In the entries below, how many lines contain the string "pourrait"? State the number and nothing else.

## SUPPLIED DATA
● ● ● ●
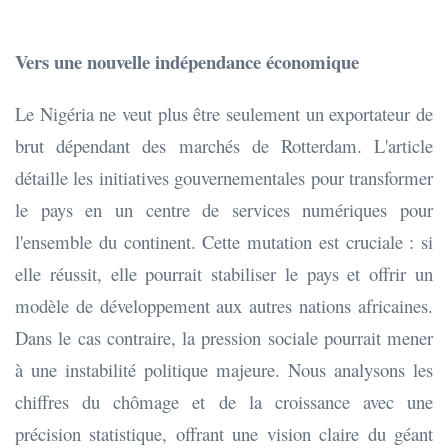
Vers une nouvelle indépendance économique
Le Nigéria ne veut plus être seulement un exportateur de
brut dépendant des marchés de Rotterdam. L'article
détaille les initiatives gouvernementales pour transformer
le pays en un centre de services numériques pour
l'ensemble du continent. Cette mutation est cruciale : si
elle réussit, elle pourrait stabiliser le pays et offrir un
modèle de développement aux autres nations africaines.
Dans le cas contraire, la pression sociale pourrait mener
à une instabilité politique majeure. Nous analysons les
chiffres du chômage et de la croissance avec une
précision statistique, offrant une vision claire du géant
● ● ● ●
## RESULT OF THIS EXERCISE
2